To everyone within Ephox, congratulations on making such a fantastic editor, from engineering and product management making sure the product is great, to sales and marketing getting the word out and making enough sales to keep us in business and the admin team for letting everyone else focus on their jobs.

Now let’s get back to work and keep changing the world.

LiveWorks! is Dead – Long Live LiveWorks!

January 7th, 2009

With LiveWorks! turning two it’s gone through a major stage of growing up and now sports the official Ephox website look rather than it’s more youthful green tinge.  The different look was originally put in place because LiveWorks! was designed to hold a bunch of unofficial, unsupported, experimental stuff – most of which is still there but has gradually become more supported and much less scary to use in actual production systems.
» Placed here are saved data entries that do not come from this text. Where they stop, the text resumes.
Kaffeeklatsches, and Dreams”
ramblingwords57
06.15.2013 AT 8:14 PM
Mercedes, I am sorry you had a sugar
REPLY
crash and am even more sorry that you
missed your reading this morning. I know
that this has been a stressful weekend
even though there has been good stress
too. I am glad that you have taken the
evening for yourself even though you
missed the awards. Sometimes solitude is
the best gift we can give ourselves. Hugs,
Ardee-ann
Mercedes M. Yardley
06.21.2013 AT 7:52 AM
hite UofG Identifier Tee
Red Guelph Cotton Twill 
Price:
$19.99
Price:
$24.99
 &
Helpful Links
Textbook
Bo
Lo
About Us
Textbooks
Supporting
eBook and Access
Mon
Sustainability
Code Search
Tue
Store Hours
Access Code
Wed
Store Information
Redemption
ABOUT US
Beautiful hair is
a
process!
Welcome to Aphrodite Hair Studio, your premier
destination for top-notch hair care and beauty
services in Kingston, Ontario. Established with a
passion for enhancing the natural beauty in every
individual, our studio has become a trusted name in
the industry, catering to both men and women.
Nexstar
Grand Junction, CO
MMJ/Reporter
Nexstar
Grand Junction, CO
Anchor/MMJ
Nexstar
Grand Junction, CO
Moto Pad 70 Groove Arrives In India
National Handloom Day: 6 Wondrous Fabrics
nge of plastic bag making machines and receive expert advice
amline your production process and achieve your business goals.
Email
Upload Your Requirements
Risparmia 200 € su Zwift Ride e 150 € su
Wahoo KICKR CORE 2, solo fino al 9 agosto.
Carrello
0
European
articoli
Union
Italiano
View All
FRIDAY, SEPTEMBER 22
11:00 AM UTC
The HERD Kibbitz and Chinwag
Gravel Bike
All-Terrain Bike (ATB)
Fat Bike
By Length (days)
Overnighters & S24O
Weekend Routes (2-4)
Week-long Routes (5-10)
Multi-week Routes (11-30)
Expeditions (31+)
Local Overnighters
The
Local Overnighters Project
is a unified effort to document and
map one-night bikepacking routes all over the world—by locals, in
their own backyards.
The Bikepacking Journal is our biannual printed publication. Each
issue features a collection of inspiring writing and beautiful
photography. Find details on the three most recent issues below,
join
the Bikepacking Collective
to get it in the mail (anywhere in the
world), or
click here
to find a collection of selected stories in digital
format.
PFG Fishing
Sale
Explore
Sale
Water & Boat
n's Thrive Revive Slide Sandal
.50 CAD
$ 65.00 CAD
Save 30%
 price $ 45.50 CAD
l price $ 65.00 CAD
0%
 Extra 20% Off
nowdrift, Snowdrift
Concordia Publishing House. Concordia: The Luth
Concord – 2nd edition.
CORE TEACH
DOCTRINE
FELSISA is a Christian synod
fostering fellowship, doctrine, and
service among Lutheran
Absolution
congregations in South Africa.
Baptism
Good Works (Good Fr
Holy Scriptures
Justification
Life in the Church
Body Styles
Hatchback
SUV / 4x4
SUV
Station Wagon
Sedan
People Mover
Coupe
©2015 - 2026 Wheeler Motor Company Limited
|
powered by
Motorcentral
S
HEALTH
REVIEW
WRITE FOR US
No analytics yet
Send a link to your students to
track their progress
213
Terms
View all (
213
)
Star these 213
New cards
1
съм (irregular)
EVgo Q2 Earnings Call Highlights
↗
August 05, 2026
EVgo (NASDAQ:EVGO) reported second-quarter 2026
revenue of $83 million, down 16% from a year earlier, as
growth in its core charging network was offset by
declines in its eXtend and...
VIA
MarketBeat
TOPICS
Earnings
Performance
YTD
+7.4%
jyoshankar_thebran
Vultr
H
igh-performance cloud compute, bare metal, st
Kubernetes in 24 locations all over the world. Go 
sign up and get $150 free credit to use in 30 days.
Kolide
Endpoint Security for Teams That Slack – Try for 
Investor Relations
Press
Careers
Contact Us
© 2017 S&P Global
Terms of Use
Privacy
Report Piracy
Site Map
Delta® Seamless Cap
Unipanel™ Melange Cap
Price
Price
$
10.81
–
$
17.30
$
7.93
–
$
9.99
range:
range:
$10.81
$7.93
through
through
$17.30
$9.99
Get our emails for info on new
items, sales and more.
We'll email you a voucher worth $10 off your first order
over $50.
In the mean time, we’ve added a ton of new, really useful, very much supported (i.e. used as answers to support questions) content which we want users to find and use.

So I spent the day today painting LiveWorks! blue and as part of that, it’s mostly been rebranded the much more bland, but much more meaningful “Developer Resources”. There are still references to LiveWorks! scattered around the place which is fine and we won’t be changing the domain name but it’s much more just a part of the standard ephox.com site, rather than some rebel outfit in green.

Since liveworks.ephox.com and ephox.com now share exactly the same look, it seems sensible for them to use exactly the same stylesheet as well – so they do. I’ve actually gone round and pointed releases.ephox.com and people.ephox.com to the standard stylesheet while I was at it. So we now have 5 different systems (home grown CMS, IBM Portal, WordPress, Venus and flat files served via Apache) all looking very close to identical (except content) and using the exact same stylesheet. It’s not the world’s best stylesheet, but I still find that pretty neat.